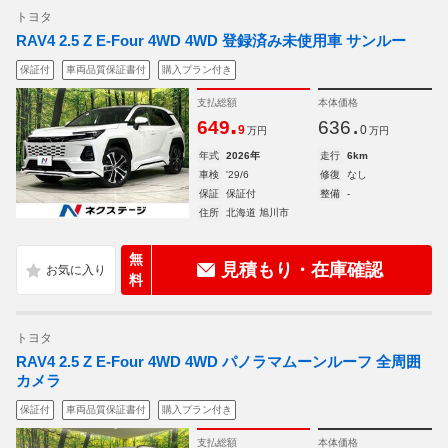
トヨタ
RAV4 2.5 Z E-Four 4WD 4WD 登録済み未使用車 サンルー
保証付
車両品質保証書付
購入プラン付き
支払総額
本体価格
.
.
649
636
9
0
万円
万円
年式
2026年
走行
6km
車検
'29/6
修復
なし
保証
保証付
整備
-
住所
北海道 旭川市
無
見積もり・在庫確認
料
トヨタ
RAV4 2.5 Z E-Four 4WD 4WD パノラマムーンルーフ 全周囲
カメラ
保証付
車両品質保証書付
購入プラン付き
支払総額
本体価格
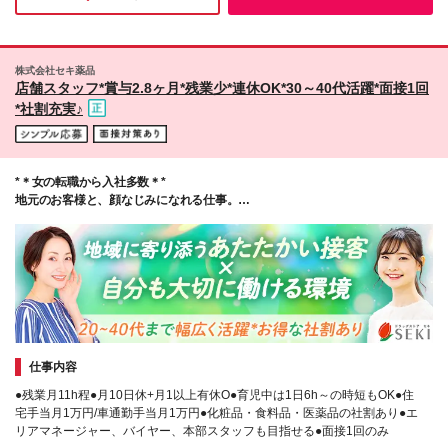
嬉しいポイントだと感じました！
株式会社セキ薬品
店舗スタッフ*賞与2.8ヶ月*残業少*連休OK*30～40代活躍*面接1回
*社割充実♪
*＊女の転職から入社多数＊*
地元のお客様と、顔なじみになれる仕事。
あなたのペースで働けます◎
仕事内容
●残業月11h程●月10日休+月1以上有休O●育児中は1日6h～の時短もOK●住
宅手当月1万円/車通勤手当月1万円●化粧品・食料品・医薬品の社割あり●エ
リアマネージャー、バイヤー、本部スタッフも目指せる●面接1回のみ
◆ ◆ ◆ ◆ ◆
The finished answer is an exact repetition of the listing, with every picture removed.

トヨタ
RAV4 2.5 Z E-Four 4WD 4WD 登録済み未使用車 サンルー
保証付
車両品質保証書付
購入プラン付き
支払総額
本体価格
.
.
649
636
9
0
万円
万円
年式
2026年
走行
6km
車検
'29/6
修復
なし
保証
保証付
整備
-
住所
北海道 旭川市
無
見積もり・在庫確認
料
トヨタ
RAV4 2.5 Z E-Four 4WD 4WD パノラマムーンルーフ 全周囲
カメラ
保証付
車両品質保証書付
購入プラン付き
支払総額
本体価格
嬉しいポイントだと感じました！
株式会社セキ薬品
店舗スタッフ*賞与2.8ヶ月*残業少*連休OK*30～40代活躍*面接1回
*社割充実♪
*＊女の転職から入社多数＊*
地元のお客様と、顔なじみになれる仕事。
あなたのペースで働けます◎
仕事内容
●残業月11h程●月10日休+月1以上有休O●育児中は1日6h～の時短もOK●住
宅手当月1万円/車通勤手当月1万円●化粧品・食料品・医薬品の社割あり●エ
リアマネージャー、バイヤー、本部スタッフも目指せる●面接1回のみ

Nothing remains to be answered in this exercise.